A book store-cum-cultural space, Saptaparani is a small house tucked away in the inner lanes of Banjara Hills in Hyderabad.

Published: 02nd June 2012 10:08 PM  |   Last Updated: 16th October 2012 11:53 AM   |  A+A-

A  book store-cum-cultural space, Saptaparani is a small house tucked away in the inner lanes of Banjara Hills in Hyderabad. Started in 2003, it has become more than just being a space to learn, but a place where forgotten culture may once more find its identity in this fast-paced country obsessed with the West. With almost a decade behind it (this November will be its 10th anniversary), Saptaparani still trudges along in its easy slow pace, garnering just enough attention to be, yet not enough to become more than it is.
“We’ve maintained a consistent activity graph since we’ve started. We do have more regular activities happening now, but otherwise, we’ve been keeping ourselves just about occupied,” says Anuradha Prasad, the quiet, no-nonsense brain behind Saptaparani — which means seven leaves in Sanskrit.
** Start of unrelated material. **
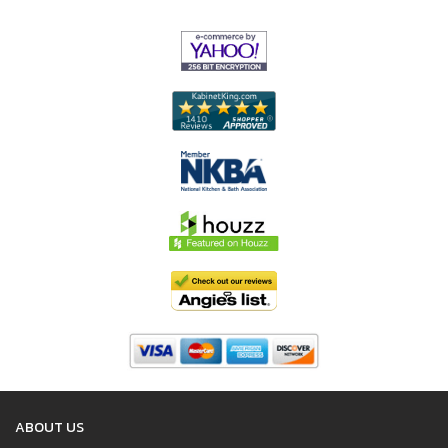
ABOUT US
The place has regular classical music and dance lessons that take place, which also include learning instruments such as the violin and piano and dance forms like Odissi. Depending on the people who visit the city, other non-regular activities like book-reading sessions, book launches, concerts and workshops take place.
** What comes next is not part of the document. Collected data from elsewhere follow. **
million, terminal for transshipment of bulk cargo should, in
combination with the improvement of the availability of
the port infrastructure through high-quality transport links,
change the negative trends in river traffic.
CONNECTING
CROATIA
The 40-something-year-old house also boasts of an amphitheatre that seats about 200 people. What originally belonged to an English man, Anuradha bought the house and slightly re-modelled it. But what would compel a relatively stay-at-home wife who admits to being content, to move out and create the cultural space that Saptaparani has become?
“My friend Aparajita came up with the idea. There wasn’t any avenue through which children could be exposed to our Hindu mythology and culture in a contemporary context outside school. So we initially were planning on an exhibition of books and activities that would introduce them to our culture. But as things went along, the book store became more of a solid idea and that’s how it started. My friend is no longer an active member.”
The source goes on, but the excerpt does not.